The hiring process is often inadequately prioritized and moreover, outsourced to external recruiters who already have multiple clients to cater to, and likely, yours might not be the priority. Think Microsoft, Google. To begin with, they are paying a lot more and honestly they are an easier sell. Great external recruiters are difficult to find. And most of their random testing of candidates will bear no relation to the skills they’d need in their day-to-day jobs. A lot of us invariably underestimate how time-consuming and difficult it is to hire a fantastic team. Below are a few pointers to help you along the way.

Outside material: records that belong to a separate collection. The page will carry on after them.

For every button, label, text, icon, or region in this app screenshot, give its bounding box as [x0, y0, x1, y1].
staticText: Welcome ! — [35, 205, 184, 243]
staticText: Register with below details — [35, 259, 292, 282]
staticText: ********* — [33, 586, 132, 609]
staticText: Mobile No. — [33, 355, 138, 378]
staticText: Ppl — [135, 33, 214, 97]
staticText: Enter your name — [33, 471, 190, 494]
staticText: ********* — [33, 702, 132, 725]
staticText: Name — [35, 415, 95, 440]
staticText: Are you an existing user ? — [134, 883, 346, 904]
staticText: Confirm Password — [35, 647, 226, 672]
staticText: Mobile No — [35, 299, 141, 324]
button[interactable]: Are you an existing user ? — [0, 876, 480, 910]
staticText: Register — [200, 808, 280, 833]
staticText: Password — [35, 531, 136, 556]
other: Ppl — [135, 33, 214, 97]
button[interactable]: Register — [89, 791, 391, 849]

- Build a diverse and inclusive team from the outset and use metrics to hold your leadership team to account. Cultivate your culture in a way that it becomes a talent magnet. Set up each division with its own dedicated marketing plan to ensure tailored communications and messaging. Sent your best engineers and product people to tech talks and conferences to promote your brand and its culture.
- Make use of structured interviewing techniques, along with a scoring system, which helps calibrate interviewers. Quickly move candidates through your recruitment cycle, keep them updated frequently and pay fairly. Gather feedback at each stage, on the process from candidates and make sure you give constructive feedback to those you reject.

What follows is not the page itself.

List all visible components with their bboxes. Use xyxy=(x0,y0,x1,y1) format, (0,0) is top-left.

- Create a comprehensive picture of what is expected of all your employees, from the executives to all the way down. This may seem daunting, but it will help you hire people who are a true fit for your company and for the position itself and help you move away from merely “plugging holes.”
- Work on ensuring your career portal is engaging, complete with proactive job alerts and making sure there are links to your social networking sites with a common look, feel, consistent branding and engaging job descriptions. Finally, leverage the data at your disposal. How many hits are you getting, from where and what profiles? Using this information and targeting them with advertising is the sort of marketing regularly applied to sales, but all too rarely re-purposed for recruitment. It’s a cost-effective way of hitting the people you want to talk to.
- Look beyond the traditional career sites to find the right candidate. The tried and tested job boards, recruiters, or job postings are not as effective anymore because you’re competing with so many other companies for a limited number of people. This is a quick fix approach, yielding many resumes, but little talent. These approaches might initially appear to get results because you have a volume of people to consider and choose from, however, you’ll soon find out, quantity doesn’t equate to quality.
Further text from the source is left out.